- Born: March 9, 1976 (age 49) Moscow, Russian SFSR, Soviet Union
- Occupation: Ballet dancer
- Years active: 1994–present
- Notable work: La Bayadère, Swan Lake, Don Quixote, Spartacus
- Spouse: Alexei Loparevich
- Awards: Honoured Artist of Russia (2002) People's Artist of Russia (2012)
- Career
- Current group: Bolshoi Ballet

= Maria Allash =

Russian ballet dancer

Maria Yevgenevna Allash (Russian: Мария Евгеньевна Аллаш) (born 9 March 1976) is a Russian ballet dancer, and principal dancer of the Bolshoi Ballet since 1994.

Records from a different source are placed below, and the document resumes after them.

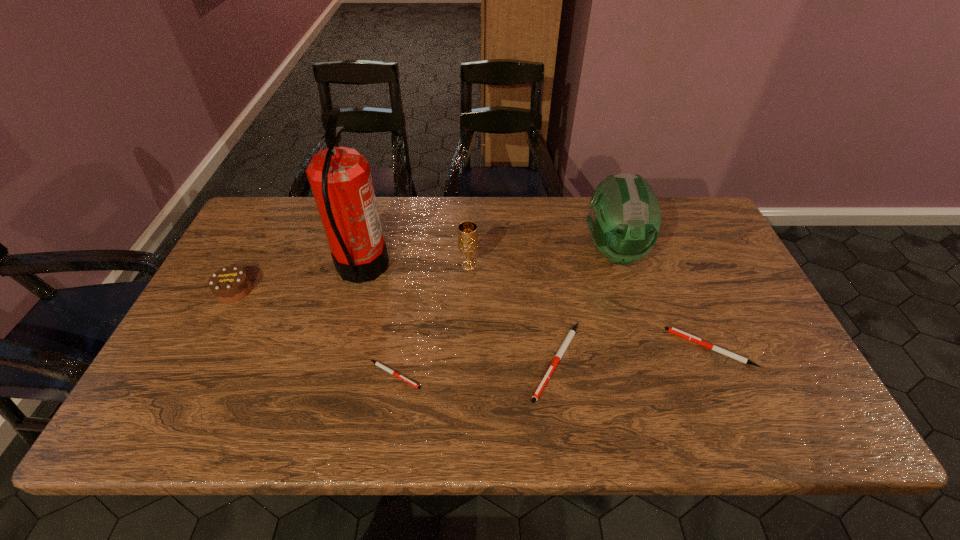 Locate an element on the screen. This screenshot has height=540, width=960. vacant area between the tallest object and the rightmost pen is located at coordinates (536, 308).

Locate an element on the screen. The width and height of the screenshot is (960, 540). object that can be found as the sixth closest to the rightmost pen is located at coordinates (230, 284).

I want to click on object that is the sixth closest one to the fire extinguisher, so click(675, 331).

Locate which pen is the second closest to the fourth tallest object. Please provide its 2D coordinates. Your answer should be formatted as a tuple, i.e. [(x, y)], where the tuple contains the x and y coordinates of a point satisfying the conditions above.

[(566, 342)]

Locate which pen ranks in proximity to the sixth tallest object. Please provide its 2D coordinates. Your answer should be formatted as a tuple, i.e. [(x, y)], where the tuple contains the x and y coordinates of a point satisfying the conditions above.

[(566, 342)]

At what (x,y) coordinates should I click in order to perform the action: click on vacant area that satisfies the following two spatial constraints: 1. on the clicker of the rightmost pen; 2. on the clicker of the second pen from left to right. Please return your answer as a coordinate pair (x, y). The height and width of the screenshot is (540, 960). Looking at the image, I should click on (716, 361).

Identify the location of vacant space that satisfies the following two spatial constraints: 1. on the clicker of the third object from right to left; 2. on the clicker of the shortest object. The width and height of the screenshot is (960, 540). (558, 375). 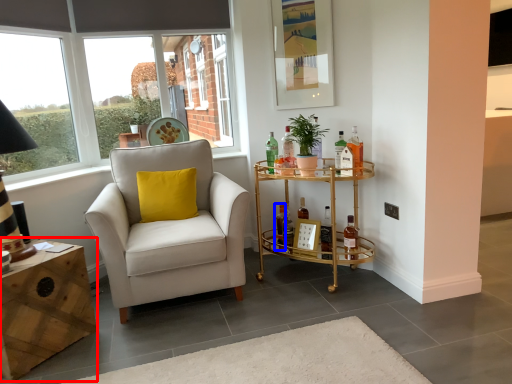 Question: Among these objects, which one is farthest to the camera, desk (highlighted by a red box) or bottle (highlighted by a blue box)?

Choices:
 (A) desk
 (B) bottle

Answer: (B) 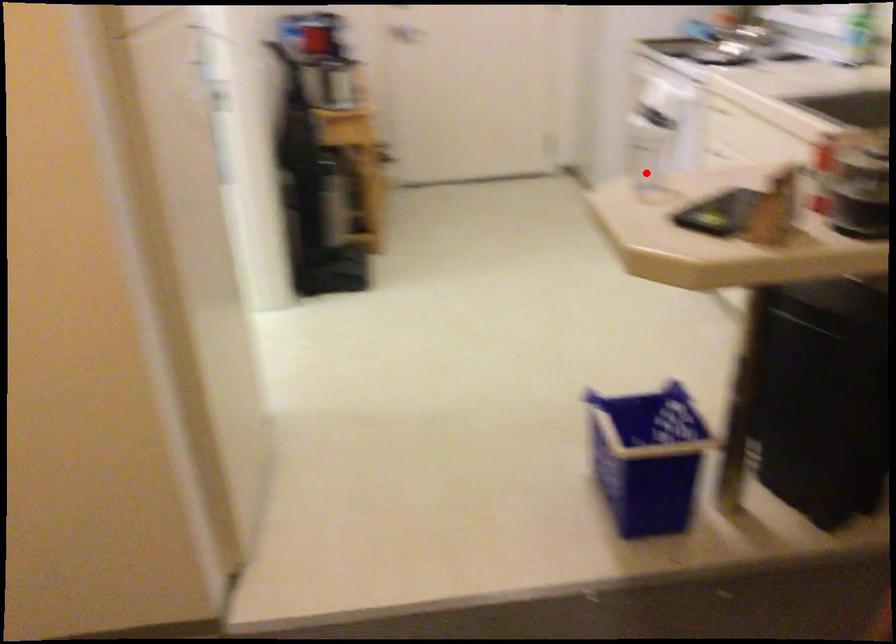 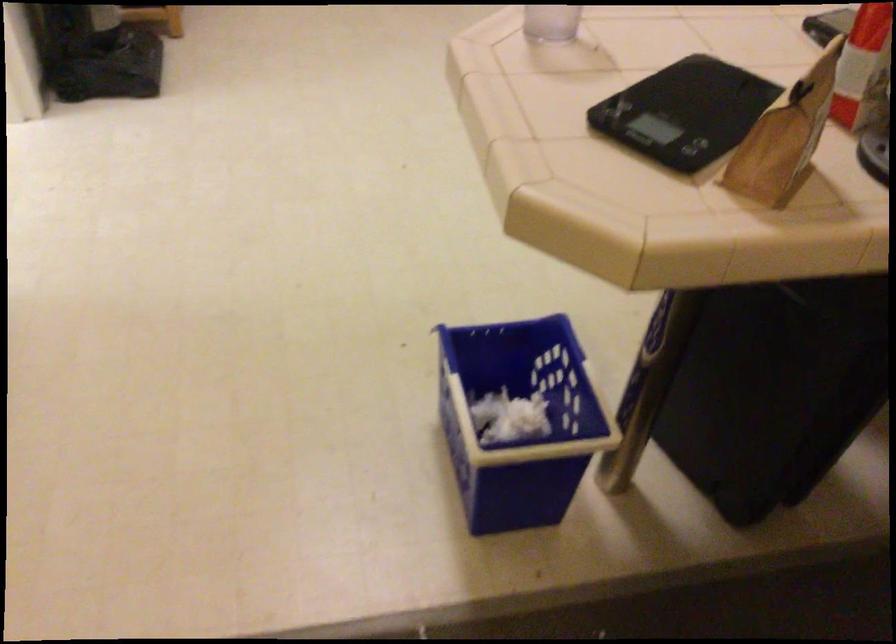 Find the pixel in the second image that matches the highlighted location in the first image.

(550, 23) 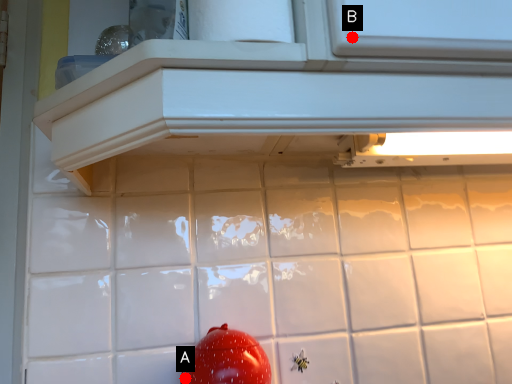 Question: Two points are circled on the image, labeled by A and B beside each circle. Which point is further to the camera?

Choices:
 (A) A is further
 (B) B is further

Answer: (A) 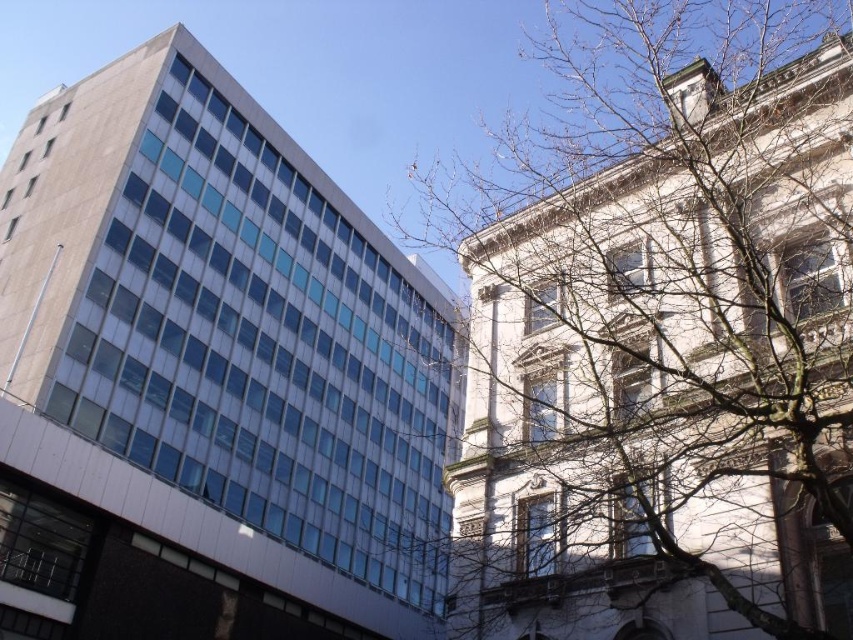 What are the coordinates of the bare branches at upper right in the image?

The coordinates of the bare branches at upper right are at point (660, 332).

You are standing in a park and see the bare branches at upper right and the matte glass building at left. Which object is higher in the scene?

The bare branches at upper right are higher than the matte glass building at left because the description states that the bare branches at upper right is above matte glass building at left.

You are an architect analyzing the image. You need to determine if the bare branches at upper right are obscuring the view of the matte glass building at left from your current vantage point. Based on the scene, what can you conclude?

The bare branches at upper right are in front of the matte glass building at left, so they are obscuring the view of the matte glass building at left from your current vantage point. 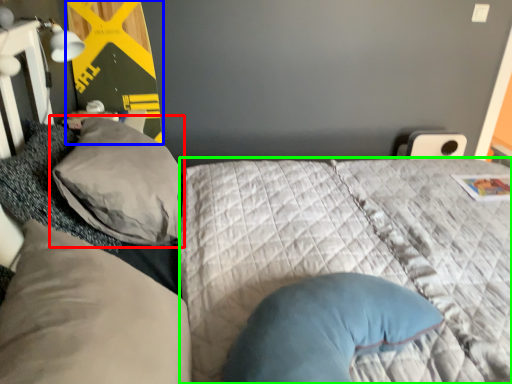 Question: Which object is the farthest from pillow (highlighted by a red box)? Choose among these: bulletin board (highlighted by a blue box) or mattress (highlighted by a green box).

Choices:
 (A) bulletin board
 (B) mattress

Answer: (A) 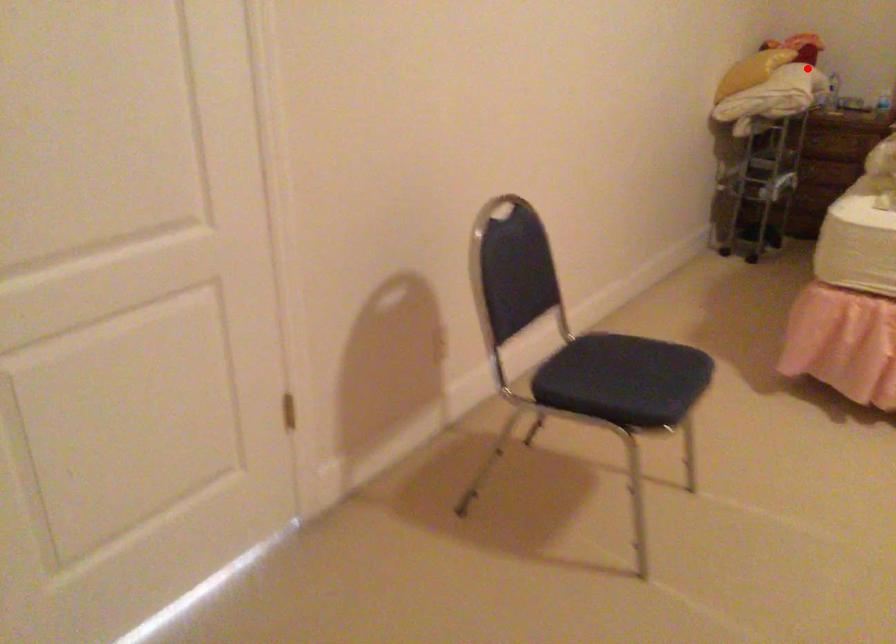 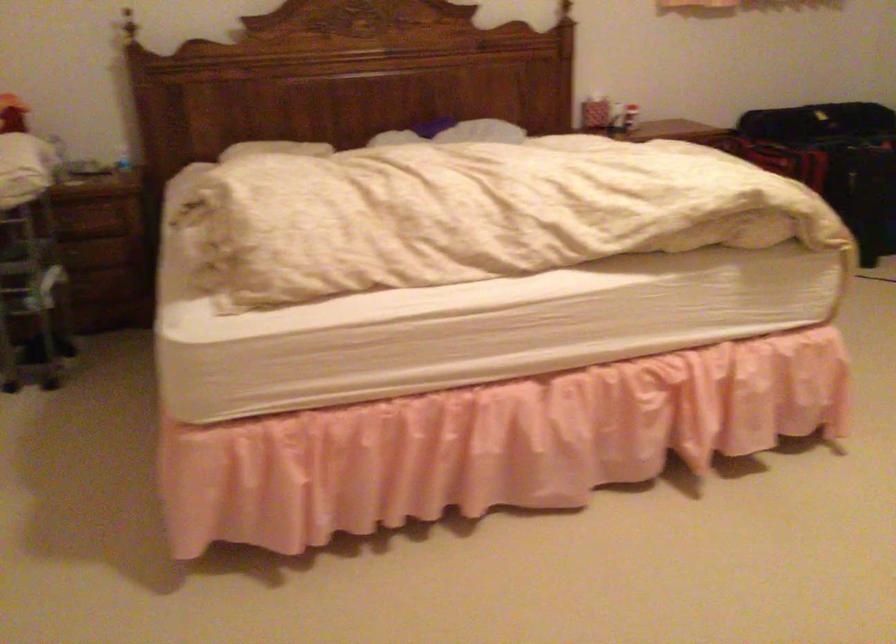 Locate, in the second image, the point that corresponds to the highlighted location in the first image.

(59, 158) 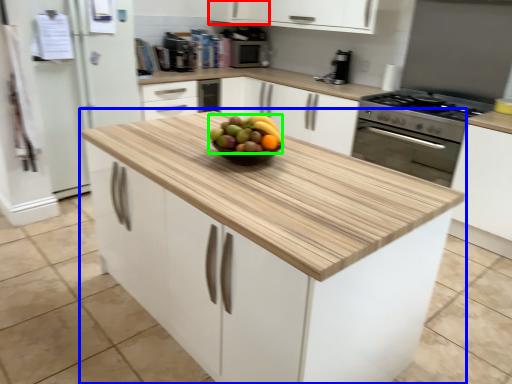 Question: Based on their relative distances, which object is nearer to cabinetry (highlighted by a red box)? Choose from cabinetry (highlighted by a blue box) and grapefruit (highlighted by a green box).

Choices:
 (A) cabinetry
 (B) grapefruit

Answer: (B) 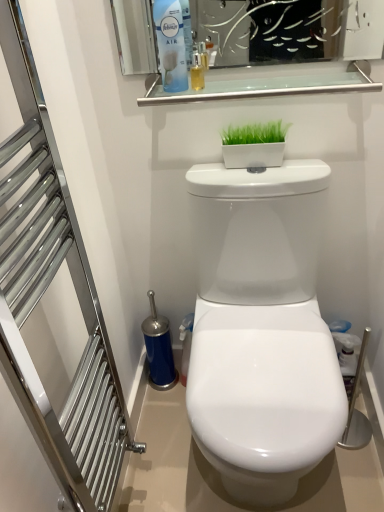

Born in Moscow, then part of the Russian Soviet Federative Socialist Republic, in the Soviet Union, Allash joined the Moscow State Academy of Choreography, under the tutelage of Professor Sofia Golovkina. Since 1994 she has been a soloist of the Bolshoi Theatre. She has been tutored at different times by Tatyana Golikova and Nina Semizorova. She is married to fellow Bolshoi soloist Alexei Loparevich. She has been honoured with the titles Honoured Artist of Russia, in 2002, and People's Artist of Russia in 2012. Allash retired from the stage in 2020. Since 2018 she has been a ballet mistress at the Bolshoi.

==Repertoire==
Allash's first appearance was in 1994, dancing the mazurka in the eleventh waltz in Chopiniana. The following year she appeared as the Dryad ruler in Don Quixote, as Countess Cherry in Cipollino, as Mirta in Giselle and as Aegina in Spartacus. Allash has gone on to appear in a number of ballet productions, including La Bayadère, The Sleeping Beauty, Swan Lake, Raymonda, Mozartiana, The Legend of Love, The Little Humpbacked Horse, Symphony in C, The Golden Age, A Midsummer Night's Dream, La Esmeralda, Paquita and Jewels.

==Tours==
In 2006 Allash participated in the festival "Stars of the Bolshoi Ballet", staged at the Krasnoyarsk State Opera and Ballet Theatre, and performed as Gamzatti in La Bayadère and Kitri in Don Quixote. She again performed in Krasnoyarsk in 2007, once more in La Bayadère, this time as Nikiya, and as Aegina in Spartacus, choreographed by Yury Grigorovich. Later that year she performed at a gala concert at the Royal Opera House in London in honour of the 80th birthday of Yury Grigorovich. Allash performed at the Kazan International Classical Ballet Festival in 2008, appearing at the Tatar Academic Opera and Ballet Theatre as Odette/Odile in Swan Lake, and as Fairy Lilacs in The Sleeping Beauty. Allash participated in the XIII Festival of Classical Ballet in 2016, reprising her role as Nikiya in La Bayadère at the Samara Academic Opera and Ballet Theatre.